Don't include pictures. Quote the lines below from the first through the line that contains "odbywa się wieczorem lub w godzinach, gdy".

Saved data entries

________________________

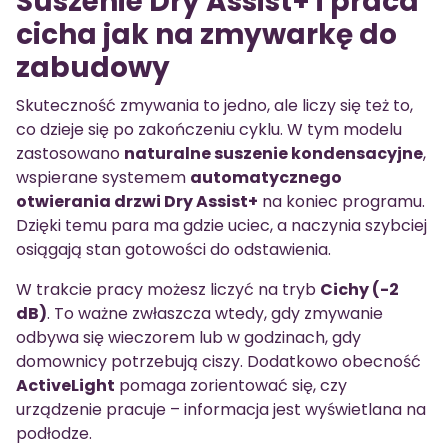
Suszenie Dry Assist+ i praca
cicha jak na zmywarkę do
zabudowy
Skuteczność zmywania to jedno, ale liczy się też to,
co dzieje się po zakończeniu cyklu. W tym modelu
zastosowano
naturalne suszenie kondensacyjne
,
wspierane systemem
automatycznego
otwierania drzwi Dry Assist+
na koniec programu.
Dzięki temu para ma gdzie uciec, a naczynia szybciej
osiągają stan gotowości do odstawienia.
W trakcie pracy możesz liczyć na tryb
Cichy (-2
dB)
. To ważne zwłaszcza wtedy, gdy zmywanie
odbywa się wieczorem lub w godzinach, gdy
domownicy potrzebują ciszy. Dodatkowo obecność
ActiveLight
pomaga zorientować się, czy
urządzenie pracuje – informacja jest wyświetlana na
podłodze.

________________________

▶ **Answer to the problem**
Suszenie Dry Assist+ i praca
cicha jak na zmywarkę do
zabudowy
Skuteczność zmywania to jedno, ale liczy się też to,
co dzieje się po zakończeniu cyklu. W tym modelu
zastosowano
naturalne suszenie kondensacyjne
,
wspierane systemem
automatycznego
otwierania drzwi Dry Assist+
na koniec programu.
Dzięki temu para ma gdzie uciec, a naczynia szybciej
osiągają stan gotowości do odstawienia.
W trakcie pracy możesz liczyć na tryb
Cichy (-2
dB)
. To ważne zwłaszcza wtedy, gdy zmywanie
odbywa się wieczorem lub w godzinach, gdy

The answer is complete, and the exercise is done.